夏彦の両親が帰宅すると夏彦は40キロ離れた叔父の家に行って安否を確認してくると夜中に家を出ます(おそらくキリエを捜そうとしたのではないかと推察できる場面でした)。

風美と会った夏彦はキリエの遺体が見つかって欲しくないという本音を漏らします。

路花は刑事に逸子の件で任意同行を求められ事情聴取を受けます。
逸子による被害総額は2億7千万円にも上っていました。

小学生だった路花は通報により保護施設に入れられ、風美と夏彦はそれ以後路花と会う機会はなくなり、その後路花は里親の元で暮らしていました。
路花は夏彦が働いている牧場で働こうとやって来ますが、児童相談所に連れていかれ、それ以来夏彦は路花と連絡が取れなくなります。
しかし、真緒里の一件で夏彦と路話思わぬ再会を果たす事なにります。
路花は逸子の正体が真緒里である事を告げると、夏彦は路花を守れなかったと泣き崩れます。
贖罪の意識に駆られる夏彦を路花が抱きしめます。

スタジオで唄う路花の調子が冴えないとミュージシャンの日高がやって来て、外で演奏する事を提案し、路花は調子を取り戻します。
ミュージシャンたちの打ち上げの後、酔いつぶれていた路花の前に逸子が現れ、2人は海岸まで歩き、逸子は路花に自分の為だけのライブを路花にせがむと路花は砂浜の上で唄います。

路花はフェスに出る事になりますが、警官たちがやって来て道路使用許可証の提示を求めます。
誰一人許可証は持っていなくてミュージシャンたちが困惑すると観衆が騒ぎ出し、その間に路花は持ち歌を唄います。
逸子は会場に来る途中で花を買ってやって来ますが、詐欺被害者の男に刃物で刺されます。

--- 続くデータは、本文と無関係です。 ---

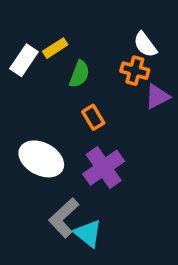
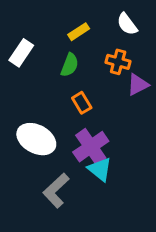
white semicircle: (145, 45) -> (127, 24), moved
yellow rectangle: (55, 48) -> (79, 32), moved
cyan triangle: (88, 233) -> (100, 169), moved

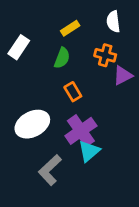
white semicircle: (127, 24) -> (113, 22), turned 30
white ellipse: (36, 139) -> (32, 124), turned -56
cyan triangle: (100, 169) -> (89, 151), turned 40

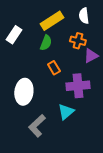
yellow rectangle: (70, 28) -> (52, 21), size x1.6
white ellipse: (32, 124) -> (24, 92), turned -55
purple cross: (81, 131) -> (78, 86), moved, turned 30

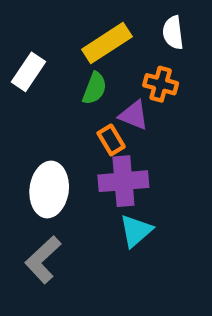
purple triangle: (91, 56) -> (134, 115), moved, turned 49
purple cross: (78, 86) -> (123, 181), moved
gray L-shape: (37, 126) -> (43, 260), moved

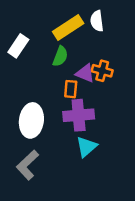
white semicircle: (173, 33) -> (97, 21), moved
orange cross: (161, 84) -> (102, 71), moved
orange rectangle: (111, 140) -> (71, 89), turned 36

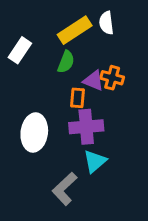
gray L-shape: (27, 165) -> (65, 189), moved

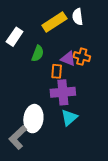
green semicircle: (66, 62) -> (38, 53), moved
white ellipse: (34, 132) -> (33, 119), moved
gray L-shape: (65, 189) -> (18, 137), moved

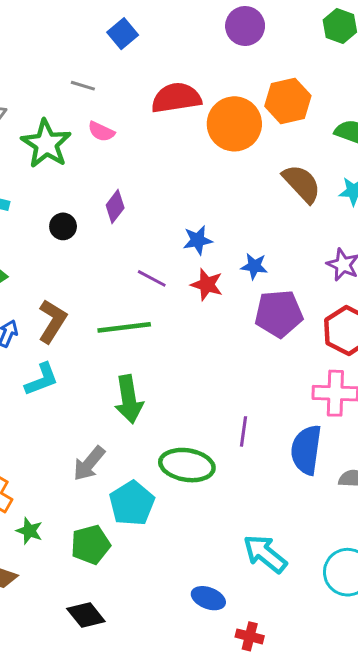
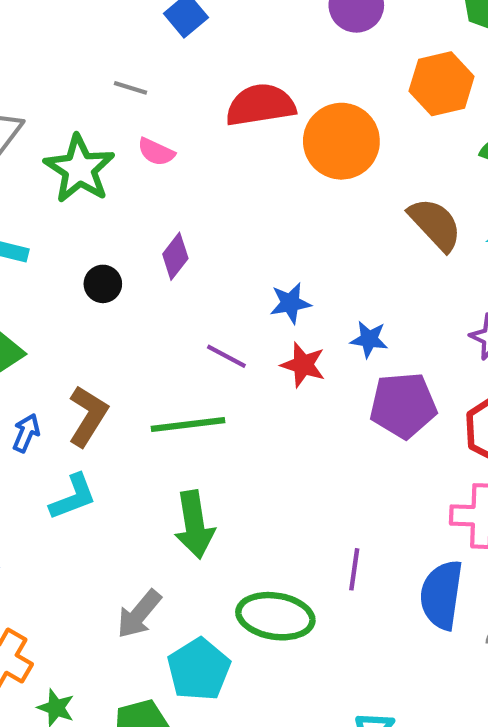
orange hexagon: (288, 101) -> (442, 84), moved

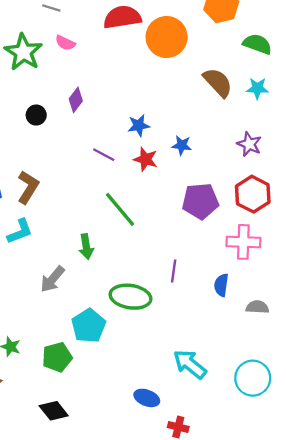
purple pentagon: (403, 405) -> (200, 201), moved
green line: (188, 424) -> (120, 209), moved, turned 57
green arrow: (194, 525) -> (86, 247), size x0.7
blue semicircle: (442, 595) -> (221, 285), size x0.6
gray arrow: (139, 614) -> (52, 279), moved

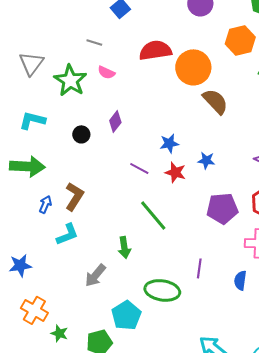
brown semicircle: (218, 82) -> (215, 101), moved

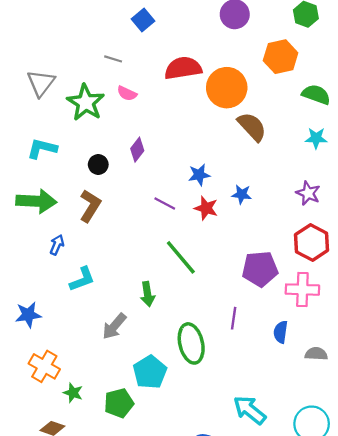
brown L-shape: (74, 196) -> (90, 206), moved
purple pentagon: (222, 208) -> (260, 269), moved
green ellipse: (162, 290) -> (191, 343), turned 68

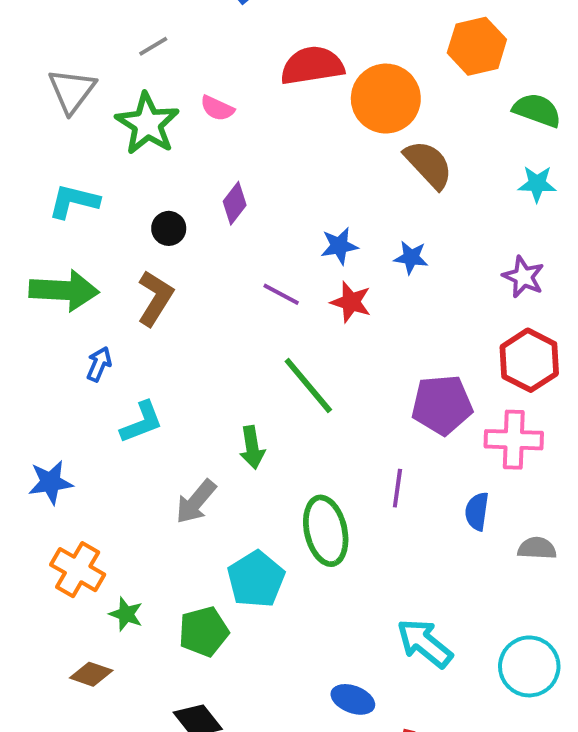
gray line: (113, 59) -> (153, 46), moved, turned -48
blue star: (242, 194) -> (411, 257), moved

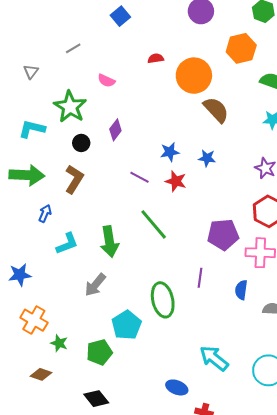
red semicircle: (312, 66) -> (156, 58), size x0.5
gray triangle: (72, 91) -> (31, 72), size x0.6
green star: (147, 124) -> (70, 107), moved
green arrow: (252, 447) -> (109, 242), moved, size x1.4

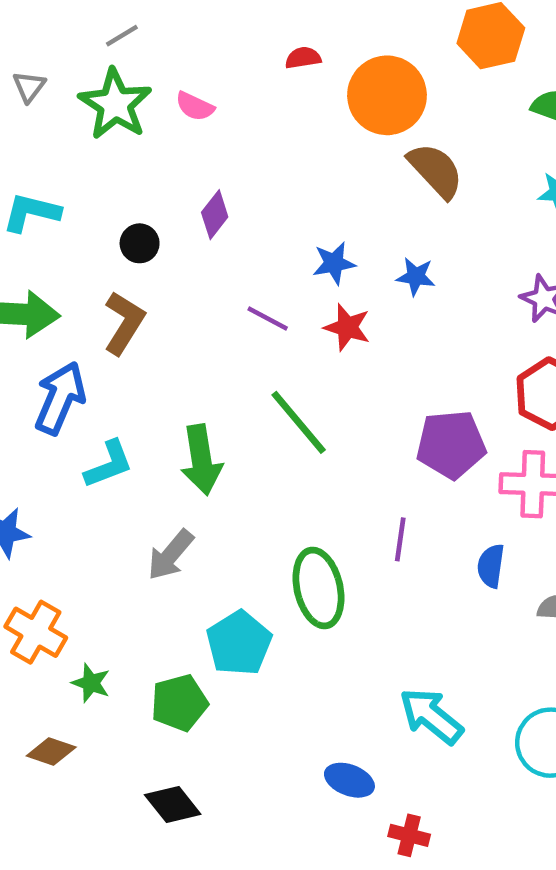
green star: (70, 107) -> (115, 104), moved
blue arrow: (45, 213) -> (60, 398), size x1.8

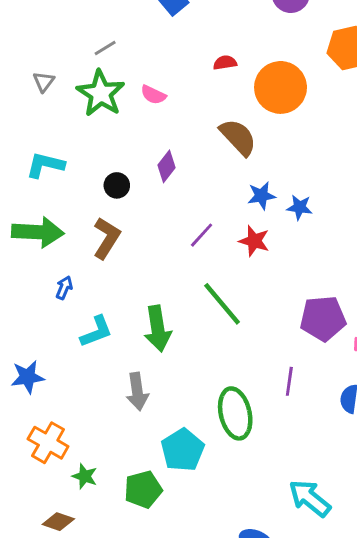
brown semicircle: (436, 170) -> (238, 137), moved
blue star: (334, 263) -> (262, 196), moved
purple line: (268, 318) -> (202, 235), turned -76
blue arrow: (60, 398) -> (64, 288), size x0.5
gray arrow: (171, 555) -> (137, 392), turned -48

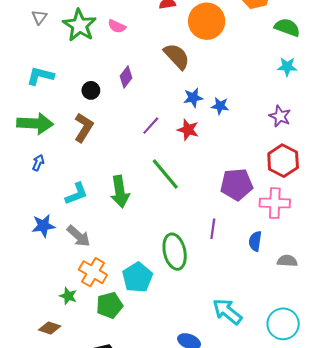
blue arrow: (64, 288) -> (38, 163), moved
blue star: (28, 377) -> (43, 226), moved
gray arrow: (137, 392) -> (79, 236), moved, turned -40
orange cross: (48, 443) -> (93, 272), moved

路花は高校生時代に豪雪の積もった帯広で真緒里と過ごした時の事を思い出すのでした。

とても長い作品でしたが、小林武氏が制作に参加している事もあり、音楽の専門的な話なども随所にあり、音楽をベースにした青春群像といった作品でした。
時系列が過去と現在を行ったり来たりするパターンは過去の岩井監督の作品でも見た事があり、氏の得意とするところなのでしょうか。
美しい風景を背景に幻想的に描く表現も岩井監督作品にはよく見られるような気がしますが、本作のラストシーンもそんな締めくくり方でした。